My colleague Farhad Manjoo explained in February how Weather Underground’s crowdsourcing leads to better forecasts. The Weather Channel will presumably try to harness that network to improve the forecasts on its own sites, including Weather.com, the most-visited weather site on the Web.

Whether it will entirely replace its own forecasts with Weather Underground’s BestForecast is not immediately clear. The predicitions are often substantially different. Right now, for instance, Weather.com is predicting that it will be 93 degrees in my part of New York on the Fourth of July, while Weather Underground says 99.

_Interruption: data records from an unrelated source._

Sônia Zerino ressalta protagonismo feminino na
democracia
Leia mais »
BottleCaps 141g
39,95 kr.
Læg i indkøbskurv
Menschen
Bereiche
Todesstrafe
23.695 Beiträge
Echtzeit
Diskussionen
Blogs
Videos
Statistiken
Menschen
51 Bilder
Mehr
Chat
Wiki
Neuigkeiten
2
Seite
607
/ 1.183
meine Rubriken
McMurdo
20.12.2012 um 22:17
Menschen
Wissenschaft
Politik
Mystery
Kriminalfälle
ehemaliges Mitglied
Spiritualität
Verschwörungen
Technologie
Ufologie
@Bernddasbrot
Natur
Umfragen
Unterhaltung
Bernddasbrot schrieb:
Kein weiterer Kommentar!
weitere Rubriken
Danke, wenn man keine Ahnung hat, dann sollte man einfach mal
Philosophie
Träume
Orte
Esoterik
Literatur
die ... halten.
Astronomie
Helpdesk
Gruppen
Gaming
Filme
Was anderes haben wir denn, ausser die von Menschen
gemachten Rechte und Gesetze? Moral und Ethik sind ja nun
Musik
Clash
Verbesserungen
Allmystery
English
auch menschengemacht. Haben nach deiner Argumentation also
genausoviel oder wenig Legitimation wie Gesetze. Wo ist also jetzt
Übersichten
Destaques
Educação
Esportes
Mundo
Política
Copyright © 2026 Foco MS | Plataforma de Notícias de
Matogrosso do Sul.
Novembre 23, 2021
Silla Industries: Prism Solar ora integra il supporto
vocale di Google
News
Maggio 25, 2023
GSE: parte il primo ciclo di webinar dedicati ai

Weather Underground’s website, wunderground.com, will continue to operate in its current form, co-founder Jeff Masters said in a post on his popular and long-running blog. He’ll keep blogging on wunderground, and his posts will also begin to appear on Weather.com in the coming months. From his post on the acquisition:

With a swelling user base around the globe, and with demands for our services to be made available across so many new digital platforms like mobile phones and tablets, the board recognized the need for an even greater injection of resources, and the decision was made to merge with The Weather Channel Companies.

The New York Times points out that some hard-core Weather Underground enthusiasts hold “sour views” of the Weather Channel, which is owned by a group that includes Comcast and Bain Capital. But TechCrunch applauds the move from the Weather Channel’s perspective: “This deal will put Weather Underground’s awesome technology to use on a much bigger stage, bringing better information to a large number of people — which is almost always a good thing.”